The night beyond the tricorned window (ouf ! quel titre !) fut pour moi une excellente lecture. C’est un thriller énigmatique qui reprend bien des codes du polar surnaturel à la japonaise que j’aime et que j’avais apprécié de découvrir dans des oeuvres comme The Top Secret, Rain Man ou les anciens mangas des Clamp. Je suis ravie que Taifu nous publie enfin cette longue série, surtout avec deux tomes d’emblée, et j’espère qu’ils poursuivront à un bon rythme, pour faire découvrir cette grande autrice.

Tome 2

Sorti en même temps que le tome 1, ce deuxième volume approfondit encore les mystères parcourant l’oeuvre et rend celle-ci de plus en plus addictive.

Avec un rythme pourtant lent et insidieux, une narration en mode tranche de vie et des missions qui peuvent vraiment semble anecdotique, l’histoire devient peu à peu très addictive grâce aux mystères qui la parcourent. La relation étrange de Mikado et Hiyakawa se renforce à chaque exorcisme, à chaque rencontre.

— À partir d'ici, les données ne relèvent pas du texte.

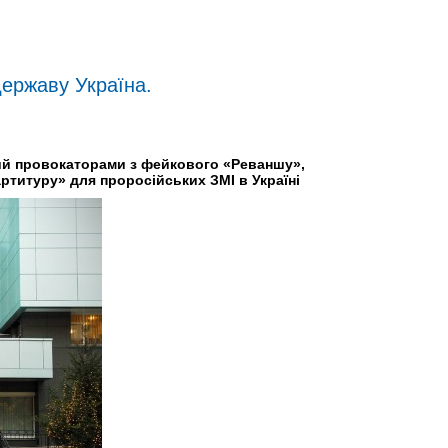
державу Україна.
ний провокаторами з фейкового «Реваншу»,
ртитуру» для проросійських ЗМІ в Україні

Les deux possesseurs de pouvoirs paranormaux rencontrés dans le tome précédent : Keita Mukae et Erika Hiura, se mettent à participer plus activement à l’histoire. L’un aidant lors des exorcismes, l’autre posant beaucoup de questions sur les mystères qui l’entourent. Ainsi l’intrigue s’approfondit et la dynamique se resserrent.

On sent clairement que l’autrice passe à la vitesse supérieure dans ces relations troubles qu’entretiennent les différents possesseurs de pouvoirs paranormaux. Ce qui lie Hiyakawa et Mikado se complexifie avec un Hiyakawa de plus en plus possessif qui semble avoir apposé sa marque sur son compagnon sans lui avoir demandé sa permission. Il lui cache beaucoup de choses et l’autrice ne nous donne que des bribes d’indices. Il en va de même pour Erika Hiura qu’on voit apparaître un peu partout aux détours de leurs missions et qui cache elle aussi bien des choses avec ses étranges et effrayantes malédictions.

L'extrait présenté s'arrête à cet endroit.